4 MIN. DE LECTURA
* Shanghai Composite Index closes up 52.9 pct in 2014
* Best annual performance by major stock market this year
* Welcome respite from otherwise grim economic data
* Hong Kong shares close up 1.3 pct for year (Updates with market closing levels)
By Pete Sweeney
SHANGHAI, Dec 31 (Reuters) - China stocks climbed to near 5-year highs on the last trading day of the year, as mainland markets ended the year up more than 50 percent - the best annual performance by a major global stock market in 2014 after years spent in the basement.
"This year was a bit unexpected," said Tian Weidong, chief director of research department at Kaiyuan Securities in Xi'an.
"I think it took most people by surprise as they didn't realise this sort of market was possible."
The CSI300 index of the largest listed companies in Shanghai and Shenzhen rose 2.2 percent, to 3,533.71, to end up 51.7 percent for the year.
The Shanghai Composite Index gained 2.2 percent, to 3,234.68 points, up 52.9 percent year to date. The last time both indexes were at these levels was January 2010.
The rise is good news for Beijing, as it has successfully convinced many Chinese investors to stop speculating on real estate and diversify into shares in Chinese companies.
And it offers a welcome distraction from an otherwise grim economic performance.
China looks set to post its slowest economic growth rate in decades, but the leadership can console themselves that its stock market, at least, was a world-beater, posting more than five times the annual rise of the Dow Jones Industrial Average .
But the SSEC index is still at roughly half the level compared with where it was prior to the global financial crisis, nor has it recovered to the peak hit during its last rally in 2009, a stimulus-fed frenzy that ended in a savage crash.

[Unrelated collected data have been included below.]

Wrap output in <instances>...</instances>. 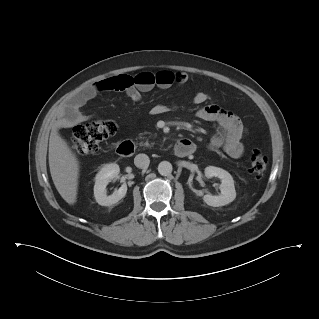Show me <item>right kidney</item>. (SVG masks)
Wrapping results in <instances>:
<instances>
[{
    "label": "right kidney",
    "mask_w": 319,
    "mask_h": 319,
    "mask_svg": "<svg viewBox=\"0 0 319 319\" xmlns=\"http://www.w3.org/2000/svg\"><path fill=\"white\" fill-rule=\"evenodd\" d=\"M119 173V165L115 163L105 165L97 173L95 177L94 196L99 205L110 206L125 197L127 192L126 183H123L118 190L114 191L113 194L109 196L106 195L107 184L114 178L118 177Z\"/></svg>",
    "instance_id": "1"
}]
</instances>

Thus the current rally's sustainability is also in question, given that it too has been strongly inspired by policy changes.

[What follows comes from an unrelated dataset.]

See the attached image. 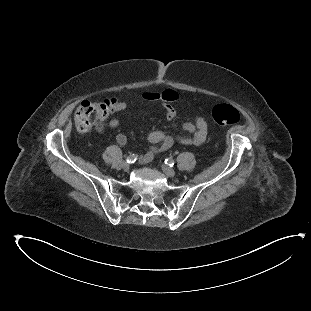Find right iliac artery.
I'll return each instance as SVG.
<instances>
[{"instance_id":"obj_1","label":"right iliac artery","mask_w":311,"mask_h":311,"mask_svg":"<svg viewBox=\"0 0 311 311\" xmlns=\"http://www.w3.org/2000/svg\"><path fill=\"white\" fill-rule=\"evenodd\" d=\"M138 158V155L136 154H131L127 157V162L128 163H134Z\"/></svg>"}]
</instances>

The market was bolstered by optimism over monetary easing earlier in the year and rallied strongly after interest rates were cut in late November.
Mainland analysts are calling for another bull year in 2015, but that must be balanced against predictions that the Chinese economy is predicted to slow further, damaging earnings at some of the very blue chip banks that have led the rally.
Technical indicators also show the market is overbought, leaving it vulnerable to a correction in the near term.
In fact, a Reuters poll of Chinese fund managers showed them reducing their equity allocation in the next three months.
The Hang Seng index added 0.4 percent, to close at 23,605.04 points in a shortened trading day, up 1.3 for the year, the widest performance disconnect versus mainland markets since 2007.
The contradiction is highlighted in the index measuring price differences between dual-listed companies in Shanghai and Hong Kong, which stood at 127.76, indicating Shanghai shares are pricing at a major premium.
That difference was supposed to be erased by the launch of the Shanghai-Hong Kong Stock Connect, but the connector has seen extremely weak take-up by both foreign and Chinese investors.